The critical importance of the cholinergic mediation of islet hormone secretion for glucose homeostasis is evident from studies using mice with either β-cell deletion of the M3 receptors or β-cell overexpression of M3 receptors [8]. The β-cell M3 knockout mice have defective insulin secretion and glucose intolerance, whereas β-cell M3 receptor overexpressing mice have increased insulin secretion and enhanced glucose tolerance. The mice with β-cell overexpression of M3 receptors are also resistant to diet-induced glucose intolerance and hyperglycemia [8].

Neuropeptides contained in islet parasympathetic nerve terminals may also contribute to vagally induced stimulation of insulin and glucagon secretion, since in the dog insulin secretion after vagal nerve activation is not abolished by atropine, which blocks the muscarinic receptors. However, it is abolished by hexamethonium, which blocks the nicotinic receptors needed to activate postganglionic nerves [9]. The neuropeptides localized to islet parasympathetic nerve terminals and therefore potential mediators of the islet noncholinergic effects are gastrin-releasing polypeptide, vasoactive intestinal polypeptide, and pituitary adenylate cyclase-activating polypeptide [9].

Gastrin-releasing polypeptide (GRP)

GRP is the mammalian homologue of the amphibian peptide bombesin. It consists of a 27-amino acid residue, which is α-amidated in its C-terminal methionine.The peptide is highly conserved during evolution, having an identical N-terminal end to bombesin, and the human and porcine forms of the peptide differ in only two residues.

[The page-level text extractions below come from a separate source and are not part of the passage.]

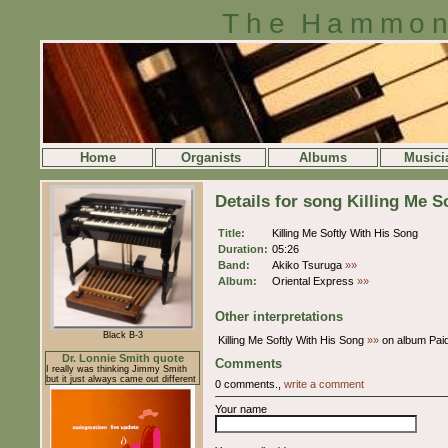
The Hammon
Home
Organists
Albums
Musici
Details for song Killing Me S
Title:
Killing Me Softly With His Song
Duration:
05:26
Band:
Akiko Tsuruga
»»
Album:
Oriental Express
»»
Other interpretations
Black B-3
Killing Me Softly With His Song
»»
on album Paid
Dr. Lonnie Smith quote
Comments
I really was thinking Jimmy Smith
but it just always came out different
0 comments.,
write a comment
Your name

GRP is widely distributed in mammalian tissues, with particular abundance in the lung, the central nervous system, and the gut. In the pancreas, GRP is localized to islet nerves [1] and nerve terminals in the pancreatic ganglia, and is released from the isolated pig pancreas during vagal nerve activation [10]. GRP stimulates insulin secretion as shown in experimental studies in mice, pigs, and dogs [10–12]. This stimulation is mediated by activation of both β-cell and ganglionic GRP receptors, as evident from findings in vivo that the ganglionic antagonist hexamethonium and the muscarinic antagonist atropine both partially inhibit GRP-stimulated insulin secretion [1,13]. A main mechanism underlying the direct β-cell stimulation of GRP is increased cytoplasmic calcium due to stimulation of both calcium uptake from extracellular space and release from intracellular stores [14]. However, PKC [15] and phospholipase D (PLD) may also contribute to GRP-induced insulin secretion [1]. Hence, activation of several different signaling mechanisms may together contribute to the insulinotropic action of GRP.

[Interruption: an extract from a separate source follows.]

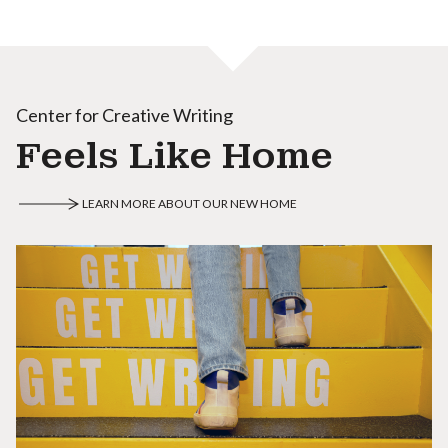
Center for Creative Writing
Feels Like Home
LEARN MORE ABOUT OUR NEW HOME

Bombesin-like peptides activate several subspecies of receptors, but it is the GRP receptor (GRPR) that is the receptor subtype responsible for GRP-stimulated insulin secretion [16]. To study the physiology of GRP and islet function, mice with genetic deletion of the GRPR have been developed. These mice exhibit impaired insulin secretion in response to autonomic nerve activation by neuroglycopenia induced by 2-deoxyglucose (2-DG) [16]. 2-DG is known to activate the autonomic nerves, thereby increasing insulin secretion in mice by an effect that is counteracted by ganglionic blockade by hexamethonium [1]. Insulin secretion in response to oral glucose is also impaired in GRPR-deleted mice, indicating involvement of GRP in neural stimulation of insulin secretion after meal ingestion [17].

In contrast to the well-documented stimulation of insulin secretion by GRP, its potential effect on glucagon secretion is not established. One study demonstrated stimulation of glucagon secretion by GRP in mice [11], but other studies in dogs showed no effect on glucagon secretion [12]. Overall, GRP’s role seems more related to the insulinotropic than the glucagonotropic action of the parasympathetic nerves.